● **Your assignment**
Which lines hold the string "type"? Copy each of them from the material below.

[Information supplied — start]

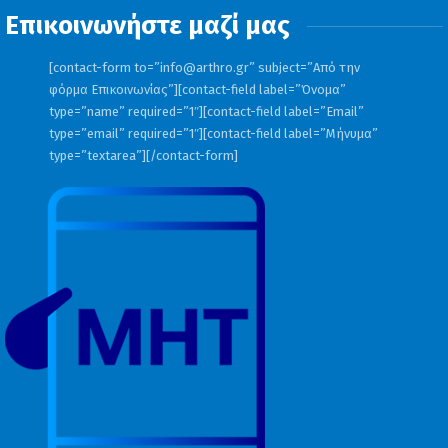
Επικοινωνήστε μαζί μας
[contact-form to=”
info@arthro.gr
” subject=”Από την
φόρμα Επικοινωνίας”][contact-field label=”Όνομα”
type=”name” required=”1″][contact-field label=”Email”
type=”email” required=”1″][contact-field label=”Μήνυμα”
type=”textarea”][/contact-form]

[Information supplied — finish]

● **Response to this task**
type=”name” required=”1″][contact-field label=”Email”
type=”email” required=”1″][contact-field label=”Μήνυμα”
type=”textarea”][/contact-form]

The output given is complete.